- [ACTIVITY] Please return all lines of the data below containing the string "SkyTrain".

Extracted data entries
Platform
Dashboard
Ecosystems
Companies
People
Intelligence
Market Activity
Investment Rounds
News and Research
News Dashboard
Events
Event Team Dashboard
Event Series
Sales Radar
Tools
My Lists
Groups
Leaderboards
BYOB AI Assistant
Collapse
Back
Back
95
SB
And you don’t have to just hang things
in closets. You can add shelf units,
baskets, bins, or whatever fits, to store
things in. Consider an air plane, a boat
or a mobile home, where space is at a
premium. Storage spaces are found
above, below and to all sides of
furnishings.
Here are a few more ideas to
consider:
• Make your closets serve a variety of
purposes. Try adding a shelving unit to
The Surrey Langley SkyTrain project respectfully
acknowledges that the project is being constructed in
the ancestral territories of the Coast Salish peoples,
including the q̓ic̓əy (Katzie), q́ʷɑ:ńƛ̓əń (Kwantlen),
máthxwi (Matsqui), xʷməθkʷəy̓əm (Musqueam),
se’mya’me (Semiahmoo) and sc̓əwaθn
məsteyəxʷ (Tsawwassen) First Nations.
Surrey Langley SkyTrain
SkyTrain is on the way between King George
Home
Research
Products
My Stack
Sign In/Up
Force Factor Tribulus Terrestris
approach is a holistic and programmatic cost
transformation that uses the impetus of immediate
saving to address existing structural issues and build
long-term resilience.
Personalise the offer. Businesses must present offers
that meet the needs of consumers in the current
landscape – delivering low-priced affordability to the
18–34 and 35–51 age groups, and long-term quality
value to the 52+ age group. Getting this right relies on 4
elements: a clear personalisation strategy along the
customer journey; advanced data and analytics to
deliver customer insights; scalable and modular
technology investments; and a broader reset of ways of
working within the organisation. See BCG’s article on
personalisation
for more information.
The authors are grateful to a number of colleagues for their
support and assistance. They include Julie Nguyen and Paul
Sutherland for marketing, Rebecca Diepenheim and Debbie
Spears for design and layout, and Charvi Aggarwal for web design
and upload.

- [RESULT BELOW]
The Surrey Langley SkyTrain project respectfully
Surrey Langley SkyTrain
SkyTrain is on the way between King George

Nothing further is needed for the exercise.